Extracted page text data:
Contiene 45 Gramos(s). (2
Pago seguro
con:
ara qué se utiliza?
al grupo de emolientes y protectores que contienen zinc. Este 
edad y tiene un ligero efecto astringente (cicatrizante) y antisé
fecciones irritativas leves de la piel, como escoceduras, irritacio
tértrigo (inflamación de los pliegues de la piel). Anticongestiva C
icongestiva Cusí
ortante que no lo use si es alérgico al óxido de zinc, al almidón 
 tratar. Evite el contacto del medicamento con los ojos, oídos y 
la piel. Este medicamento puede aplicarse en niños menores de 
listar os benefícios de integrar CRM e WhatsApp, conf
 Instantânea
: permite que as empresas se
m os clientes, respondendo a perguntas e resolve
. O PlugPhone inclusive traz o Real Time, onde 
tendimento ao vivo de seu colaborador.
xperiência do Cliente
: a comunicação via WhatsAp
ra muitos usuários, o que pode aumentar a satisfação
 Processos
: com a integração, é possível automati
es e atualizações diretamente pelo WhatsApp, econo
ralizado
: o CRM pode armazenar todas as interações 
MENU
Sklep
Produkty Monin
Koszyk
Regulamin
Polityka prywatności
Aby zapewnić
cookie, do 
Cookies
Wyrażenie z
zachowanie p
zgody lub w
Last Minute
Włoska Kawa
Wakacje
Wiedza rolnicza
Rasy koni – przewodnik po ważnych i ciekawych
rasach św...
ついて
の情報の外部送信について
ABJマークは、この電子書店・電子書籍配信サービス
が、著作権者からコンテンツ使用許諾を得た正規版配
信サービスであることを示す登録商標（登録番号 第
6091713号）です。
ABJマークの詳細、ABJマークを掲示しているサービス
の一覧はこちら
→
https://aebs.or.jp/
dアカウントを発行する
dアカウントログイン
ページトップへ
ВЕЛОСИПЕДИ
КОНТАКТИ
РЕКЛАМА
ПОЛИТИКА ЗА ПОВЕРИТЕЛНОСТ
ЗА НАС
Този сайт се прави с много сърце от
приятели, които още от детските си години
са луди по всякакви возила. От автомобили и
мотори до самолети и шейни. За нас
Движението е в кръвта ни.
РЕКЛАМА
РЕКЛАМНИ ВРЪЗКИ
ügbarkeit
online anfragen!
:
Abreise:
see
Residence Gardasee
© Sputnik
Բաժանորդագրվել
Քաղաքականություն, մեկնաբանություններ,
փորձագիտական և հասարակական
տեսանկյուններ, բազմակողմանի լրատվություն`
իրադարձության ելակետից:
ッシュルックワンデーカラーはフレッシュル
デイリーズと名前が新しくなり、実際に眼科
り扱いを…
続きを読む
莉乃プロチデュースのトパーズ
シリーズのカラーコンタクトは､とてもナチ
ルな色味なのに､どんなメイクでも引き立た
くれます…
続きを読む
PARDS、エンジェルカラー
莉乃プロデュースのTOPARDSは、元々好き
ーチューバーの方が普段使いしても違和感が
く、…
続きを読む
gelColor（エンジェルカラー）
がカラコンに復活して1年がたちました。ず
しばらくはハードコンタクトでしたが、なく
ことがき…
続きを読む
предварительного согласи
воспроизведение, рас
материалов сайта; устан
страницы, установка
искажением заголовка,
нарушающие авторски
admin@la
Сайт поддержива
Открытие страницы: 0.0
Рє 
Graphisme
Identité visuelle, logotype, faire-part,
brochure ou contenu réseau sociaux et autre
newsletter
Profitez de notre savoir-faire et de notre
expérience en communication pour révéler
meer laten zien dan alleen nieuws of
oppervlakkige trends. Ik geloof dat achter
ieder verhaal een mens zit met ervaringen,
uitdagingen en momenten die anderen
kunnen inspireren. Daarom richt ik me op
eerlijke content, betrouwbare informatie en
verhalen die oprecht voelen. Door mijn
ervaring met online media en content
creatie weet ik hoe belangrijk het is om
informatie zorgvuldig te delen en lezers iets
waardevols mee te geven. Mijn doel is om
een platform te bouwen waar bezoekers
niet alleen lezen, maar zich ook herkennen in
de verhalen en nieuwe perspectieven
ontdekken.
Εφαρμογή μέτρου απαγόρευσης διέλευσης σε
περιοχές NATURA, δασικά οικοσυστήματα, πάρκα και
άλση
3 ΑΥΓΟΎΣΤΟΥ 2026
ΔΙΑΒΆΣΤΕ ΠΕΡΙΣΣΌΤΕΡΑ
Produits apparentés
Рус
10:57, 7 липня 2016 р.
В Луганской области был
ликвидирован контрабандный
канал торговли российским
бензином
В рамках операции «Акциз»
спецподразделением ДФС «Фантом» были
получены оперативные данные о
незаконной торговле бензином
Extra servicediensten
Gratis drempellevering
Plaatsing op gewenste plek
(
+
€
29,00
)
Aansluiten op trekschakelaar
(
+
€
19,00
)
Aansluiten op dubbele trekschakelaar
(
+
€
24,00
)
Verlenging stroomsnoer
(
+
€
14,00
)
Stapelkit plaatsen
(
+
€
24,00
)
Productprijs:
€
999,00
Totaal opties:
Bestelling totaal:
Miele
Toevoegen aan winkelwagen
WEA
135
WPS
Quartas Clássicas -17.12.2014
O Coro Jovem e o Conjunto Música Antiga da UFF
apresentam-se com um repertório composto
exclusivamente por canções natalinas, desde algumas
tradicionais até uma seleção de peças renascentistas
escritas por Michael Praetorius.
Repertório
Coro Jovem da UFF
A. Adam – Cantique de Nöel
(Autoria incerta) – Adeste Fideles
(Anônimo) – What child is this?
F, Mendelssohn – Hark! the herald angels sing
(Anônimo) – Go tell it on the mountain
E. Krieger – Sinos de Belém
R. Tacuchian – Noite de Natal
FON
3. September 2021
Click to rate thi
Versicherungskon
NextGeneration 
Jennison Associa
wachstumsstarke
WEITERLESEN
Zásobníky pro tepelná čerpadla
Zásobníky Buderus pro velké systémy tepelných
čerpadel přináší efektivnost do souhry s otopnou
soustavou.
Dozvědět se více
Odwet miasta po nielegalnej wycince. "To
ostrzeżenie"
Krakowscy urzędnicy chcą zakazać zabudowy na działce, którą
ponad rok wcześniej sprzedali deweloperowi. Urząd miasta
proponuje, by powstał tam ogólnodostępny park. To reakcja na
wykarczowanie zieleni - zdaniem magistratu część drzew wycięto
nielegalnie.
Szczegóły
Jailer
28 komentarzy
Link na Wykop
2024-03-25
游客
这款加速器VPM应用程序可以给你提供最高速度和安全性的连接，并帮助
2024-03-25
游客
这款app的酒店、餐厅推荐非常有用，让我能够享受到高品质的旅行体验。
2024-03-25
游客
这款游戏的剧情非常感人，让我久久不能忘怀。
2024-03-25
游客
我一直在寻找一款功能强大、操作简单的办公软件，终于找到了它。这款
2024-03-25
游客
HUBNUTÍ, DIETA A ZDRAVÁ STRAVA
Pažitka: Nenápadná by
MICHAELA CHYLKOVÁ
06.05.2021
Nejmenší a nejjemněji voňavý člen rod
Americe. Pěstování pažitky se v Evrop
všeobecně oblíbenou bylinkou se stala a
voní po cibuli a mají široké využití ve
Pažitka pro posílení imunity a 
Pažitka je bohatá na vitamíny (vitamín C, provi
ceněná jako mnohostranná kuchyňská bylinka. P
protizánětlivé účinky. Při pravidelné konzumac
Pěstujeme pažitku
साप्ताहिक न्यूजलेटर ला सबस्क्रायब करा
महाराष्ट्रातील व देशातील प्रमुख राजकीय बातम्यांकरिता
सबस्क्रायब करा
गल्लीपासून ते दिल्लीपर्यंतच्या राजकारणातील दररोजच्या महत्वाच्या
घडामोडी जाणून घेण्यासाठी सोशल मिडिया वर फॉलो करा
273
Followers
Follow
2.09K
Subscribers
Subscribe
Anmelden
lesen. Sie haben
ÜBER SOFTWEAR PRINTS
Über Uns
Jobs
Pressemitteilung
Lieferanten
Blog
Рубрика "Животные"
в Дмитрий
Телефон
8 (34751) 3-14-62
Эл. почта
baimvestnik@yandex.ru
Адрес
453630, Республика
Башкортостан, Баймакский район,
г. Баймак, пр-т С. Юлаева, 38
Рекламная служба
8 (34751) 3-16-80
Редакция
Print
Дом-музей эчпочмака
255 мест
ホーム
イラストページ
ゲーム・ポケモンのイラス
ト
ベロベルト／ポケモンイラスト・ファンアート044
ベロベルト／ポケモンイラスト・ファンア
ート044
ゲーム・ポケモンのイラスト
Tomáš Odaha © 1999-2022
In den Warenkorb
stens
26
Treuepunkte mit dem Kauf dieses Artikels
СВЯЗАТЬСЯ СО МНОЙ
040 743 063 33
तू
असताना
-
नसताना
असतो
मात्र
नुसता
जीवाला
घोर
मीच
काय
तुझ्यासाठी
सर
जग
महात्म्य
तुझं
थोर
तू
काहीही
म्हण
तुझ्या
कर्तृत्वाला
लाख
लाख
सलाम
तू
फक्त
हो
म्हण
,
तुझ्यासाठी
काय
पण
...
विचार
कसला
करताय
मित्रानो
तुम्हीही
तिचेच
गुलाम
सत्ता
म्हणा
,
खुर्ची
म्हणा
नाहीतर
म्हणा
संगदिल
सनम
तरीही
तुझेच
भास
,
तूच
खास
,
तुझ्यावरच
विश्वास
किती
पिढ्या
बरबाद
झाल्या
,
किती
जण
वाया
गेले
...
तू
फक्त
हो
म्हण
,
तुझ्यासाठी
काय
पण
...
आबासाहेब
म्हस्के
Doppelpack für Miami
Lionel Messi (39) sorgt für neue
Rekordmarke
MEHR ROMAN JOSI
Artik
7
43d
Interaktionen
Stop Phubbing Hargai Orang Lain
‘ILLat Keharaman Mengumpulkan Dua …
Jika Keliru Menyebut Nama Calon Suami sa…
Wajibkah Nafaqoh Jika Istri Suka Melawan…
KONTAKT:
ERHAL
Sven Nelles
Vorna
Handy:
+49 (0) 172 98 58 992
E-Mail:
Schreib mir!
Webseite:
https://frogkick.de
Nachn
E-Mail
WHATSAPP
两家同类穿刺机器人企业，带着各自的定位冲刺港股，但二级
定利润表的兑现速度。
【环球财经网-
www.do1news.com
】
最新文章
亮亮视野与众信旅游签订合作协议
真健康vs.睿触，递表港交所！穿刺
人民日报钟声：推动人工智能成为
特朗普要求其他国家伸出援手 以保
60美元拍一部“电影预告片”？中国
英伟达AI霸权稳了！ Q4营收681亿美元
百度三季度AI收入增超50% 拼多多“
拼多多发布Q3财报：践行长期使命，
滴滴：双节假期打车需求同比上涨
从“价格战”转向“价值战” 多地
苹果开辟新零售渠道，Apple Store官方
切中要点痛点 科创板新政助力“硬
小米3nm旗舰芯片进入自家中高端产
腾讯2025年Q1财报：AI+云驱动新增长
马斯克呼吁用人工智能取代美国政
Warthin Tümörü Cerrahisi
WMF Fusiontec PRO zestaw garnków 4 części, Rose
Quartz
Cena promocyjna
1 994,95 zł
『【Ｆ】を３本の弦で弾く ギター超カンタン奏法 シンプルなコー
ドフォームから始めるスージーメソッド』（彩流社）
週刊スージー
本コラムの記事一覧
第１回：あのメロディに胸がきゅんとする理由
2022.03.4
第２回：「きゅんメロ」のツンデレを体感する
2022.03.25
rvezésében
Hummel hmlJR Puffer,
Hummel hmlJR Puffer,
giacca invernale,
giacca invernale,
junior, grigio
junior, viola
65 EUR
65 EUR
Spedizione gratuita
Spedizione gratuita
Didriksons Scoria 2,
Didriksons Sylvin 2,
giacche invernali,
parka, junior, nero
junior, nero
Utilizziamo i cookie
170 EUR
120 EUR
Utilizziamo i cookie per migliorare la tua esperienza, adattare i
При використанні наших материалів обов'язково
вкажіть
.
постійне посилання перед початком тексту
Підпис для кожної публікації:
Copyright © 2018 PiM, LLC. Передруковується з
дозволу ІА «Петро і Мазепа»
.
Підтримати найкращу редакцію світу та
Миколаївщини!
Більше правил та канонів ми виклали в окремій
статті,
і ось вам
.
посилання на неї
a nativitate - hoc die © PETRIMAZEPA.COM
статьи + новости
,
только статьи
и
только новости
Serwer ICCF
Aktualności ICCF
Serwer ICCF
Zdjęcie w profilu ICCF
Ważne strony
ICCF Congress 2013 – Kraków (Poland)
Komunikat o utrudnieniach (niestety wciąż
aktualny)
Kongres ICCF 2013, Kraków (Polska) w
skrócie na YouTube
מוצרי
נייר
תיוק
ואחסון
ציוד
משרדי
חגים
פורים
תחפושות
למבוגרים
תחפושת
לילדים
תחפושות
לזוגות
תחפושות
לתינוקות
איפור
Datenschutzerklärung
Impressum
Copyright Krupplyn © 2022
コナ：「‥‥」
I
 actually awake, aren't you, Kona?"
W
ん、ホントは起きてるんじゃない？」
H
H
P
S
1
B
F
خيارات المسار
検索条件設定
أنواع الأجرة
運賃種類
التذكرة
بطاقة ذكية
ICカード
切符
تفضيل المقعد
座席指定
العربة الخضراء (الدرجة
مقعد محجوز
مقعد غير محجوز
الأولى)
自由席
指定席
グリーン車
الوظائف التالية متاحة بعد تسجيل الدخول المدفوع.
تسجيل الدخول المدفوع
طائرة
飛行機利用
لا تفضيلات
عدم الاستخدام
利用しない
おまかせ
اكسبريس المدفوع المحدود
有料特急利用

◆ **Problem description**
The entries above hold a line with "Click to rate thi" and a later line with "Pažitka: Nenápadná by". Write out exactly those lines and all lines between, nothing more.

◆ **Answer to the problem**
Click to rate thi
Versicherungskon
NextGeneration 
Jennison Associa
wachstumsstarke
WEITERLESEN
Zásobníky pro tepelná čerpadla
Zásobníky Buderus pro velké systémy tepelných
čerpadel přináší efektivnost do souhry s otopnou
soustavou.
Dozvědět se více
Odwet miasta po nielegalnej wycince. "To
ostrzeżenie"
Krakowscy urzędnicy chcą zakazać zabudowy na działce, którą
ponad rok wcześniej sprzedali deweloperowi. Urząd miasta
proponuje, by powstał tam ogólnodostępny park. To reakcja na
wykarczowanie zieleni - zdaniem magistratu część drzew wycięto
nielegalnie.
Szczegóły
Jailer
28 komentarzy
Link na Wykop
2024-03-25
游客
这款加速器VPM应用程序可以给你提供最高速度和安全性的连接，并帮助
2024-03-25
游客
这款app的酒店、餐厅推荐非常有用，让我能够享受到高品质的旅行体验。
2024-03-25
游客
这款游戏的剧情非常感人，让我久久不能忘怀。
2024-03-25
游客
我一直在寻找一款功能强大、操作简单的办公软件，终于找到了它。这款
2024-03-25
游客
HUBNUTÍ, DIETA A ZDRAVÁ STRAVA
Pažitka: Nenápadná by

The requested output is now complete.